Read all recent reviews

Rated 3.0 stars
A mother's love...

hardpressedmother from , 18th March, 2010

The film, though dark and humourless and not very pretty, is essentially about how far women will go to protect and nurture their children. Set near the Canadian border in and around the Mohawk reservation it shows the nervous mix of white trailer folk and Indian reservation occupants. The reservation police force contrasted with the American state trooper style of policing is revealed sympathetically from both sides crossed with tales of desperate, illegal immigrant people being smuggled in boots of cars by very poor and almost equally desperate inhabitants of the area. Depressing yes but the strength and determination of the main character, a mother whose hopeless gambling-addicted husband has left her financially in a very dire place, is depicted calmly and realistically by Leo.

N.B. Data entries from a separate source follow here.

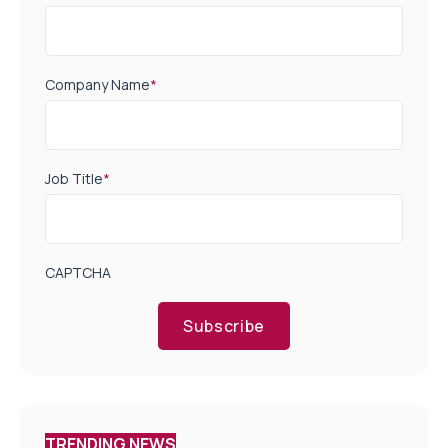
Company Name
*
Job Title
*
CAPTCHA
Subscribe
TRENDING NEWS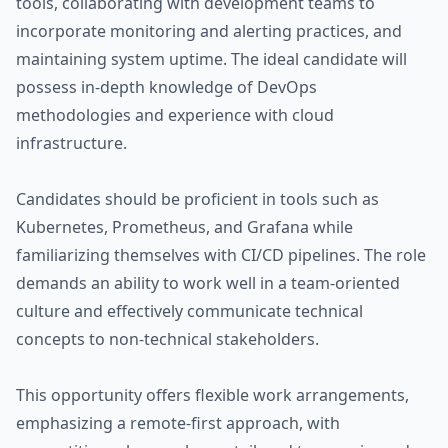
tools, collaborating with development teams to
incorporate monitoring and alerting practices, and
maintaining system uptime. The ideal candidate will
possess in-depth knowledge of DevOps
methodologies and experience with cloud
infrastructure.
Candidates should be proficient in tools such as
Kubernetes, Prometheus, and Grafana while
familiarizing themselves with CI/CD pipelines. The role
demands an ability to work well in a team-oriented
culture and effectively communicate technical
concepts to non-technical stakeholders.
This opportunity offers flexible work arrangements,
emphasizing a remote-first approach, with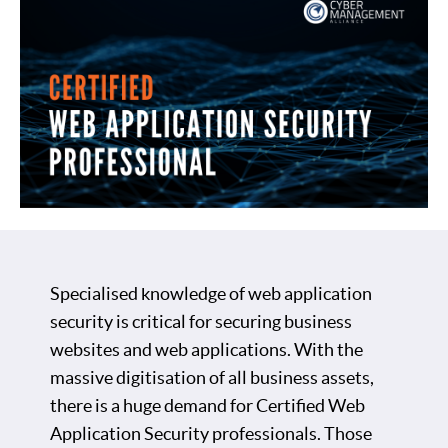
Specialised knowledge of web application
security is critical for securing business
websites and web applications. With the
massive digitisation of all business assets,
there is a huge demand for Certified Web
Application Security professionals. Those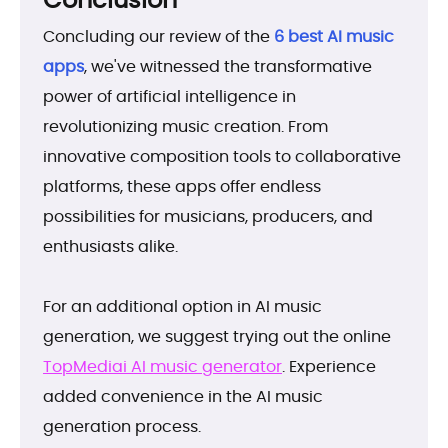
Concluding our review of the
6 best AI music
apps
, we've witnessed the transformative
power of artificial intelligence in
revolutionizing music creation. From
innovative composition tools to collaborative
platforms, these apps offer endless
possibilities for musicians, producers, and
enthusiasts alike.
For an additional option in AI music
generation, we suggest trying out the online
TopMediai AI music generator
. Experience
added convenience in the AI music
generation process.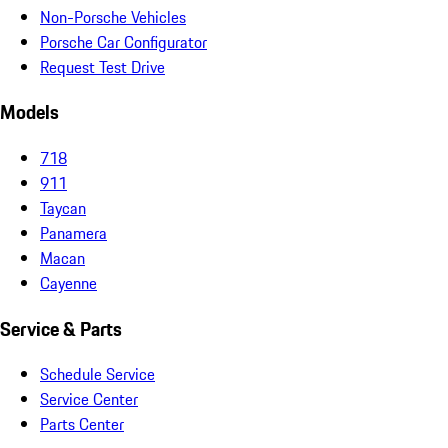
Non-Porsche Vehicles
Porsche Car Configurator
Request Test Drive
Models
718
911
Taycan
Panamera
Macan
Cayenne
Service & Parts
Schedule Service
Service Center
Parts Center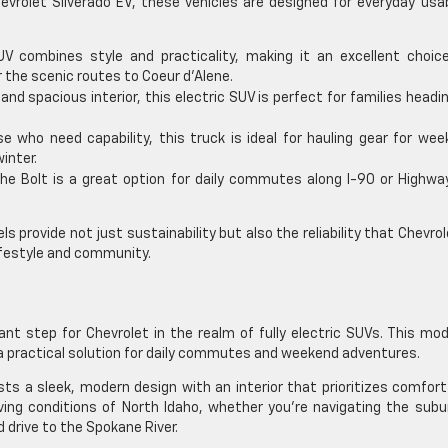
evrolet Silverado EV, these vehicles are designed for everyday usab
 combines style and practicality, making it an excellent choice
r the scenic routes to Coeur d’Alene.
and spacious interior, this electric SUV is perfect for families headi
se who need capability, this truck is ideal for hauling gear for we
inter.
he Bolt is a great option for daily commutes along I-90 or Highway
s provide not just sustainability but also the reliability that Chevrol
ifestyle and community.
nt step for Chevrolet in the realm of fully electric SUVs. This mod
g a practical solution for daily commutes and weekend adventures.
ts a sleek, modern design with an interior that prioritizes comfor
riving conditions of North Idaho, whether you’re navigating the sub
 drive to the Spokane River.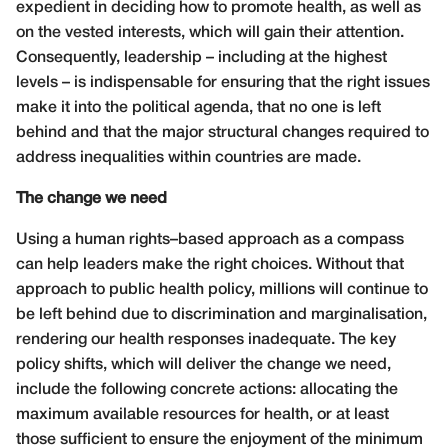
expedient in deciding how to promote health, as well as
on the vested interests, which will gain their attention.
Consequently, leadership – including at the highest
levels – is indispensable for ensuring that the right issues
make it into the political agenda, that no one is left
behind and that the major structural changes required to
address inequalities within countries are made.
The change we need
Using a human rights–based approach as a compass
can help leaders make the right choices. Without that
approach to public health policy, millions will continue to
be left behind due to discrimination and marginalisation,
rendering our health responses inadequate. The key
policy shifts, which will deliver the change we need,
include the following concrete actions: allocating the
maximum available resources for health, or at least
those sufficient to ensure the enjoyment of the minimum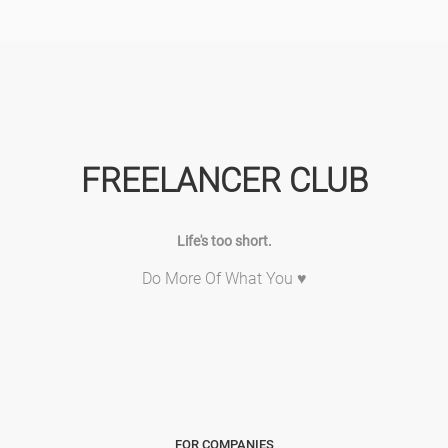
FREELANCER CLUB
Life's too short.
Do More Of What You ♥
FOR COMPANIES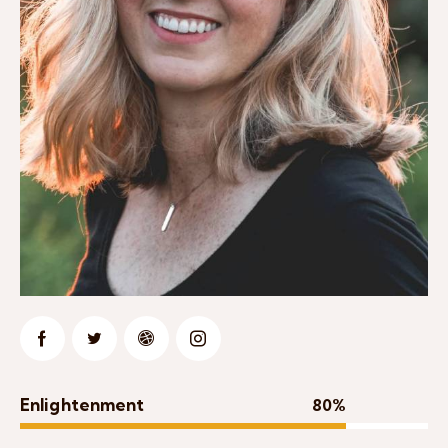
Enlightenment
80%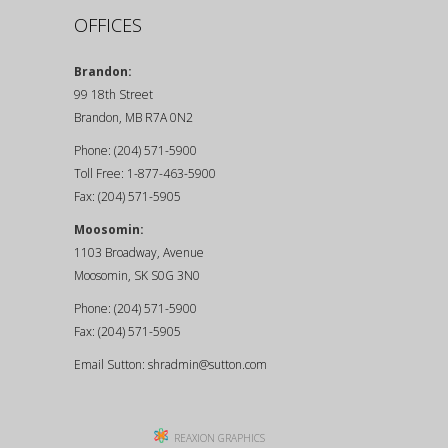
OFFICES
Brandon:
99 18th Street
Brandon, MB R7A 0N2
Phone: (204) 571-5900
Toll Free: 1-877-463-5900
Fax: (204) 571-5905
Moosomin:
1103 Broadway, Avenue
Moosomin, SK S0G 3N0
Phone: (204) 571-5900
Fax: (204) 571-5905
Email Sutton:
shradmin@sutton.com
REAXION GRAPHICS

The bottom line for the character is that her children are warm and fed and educated and that is the story. A bit of a slow start but you see real friendships and relationships develop and the story is gripping enough in parts to lead you to the finally moving and satisfying ending.

Read all recent reviews

Rated 1.0 stars
Pretty poor and bland

lordflashheart from , 15th March, 2010

Sort of thing they show on the true movie channel's.Story is very predictable. Only watched it as Id payed for it.

Read all recent reviews

Rated 3.0 stars
Interesting and realistic

Suza from , 8th March, 2010

I found this film a really interesting portrayal of a mum in a trailer park who's husband runs off with her money, leaving her to go to lengths to support her family by transporting illegal immigrants over the border. No signs of hollywood in this stark portrayal of the results of poverty and desperation.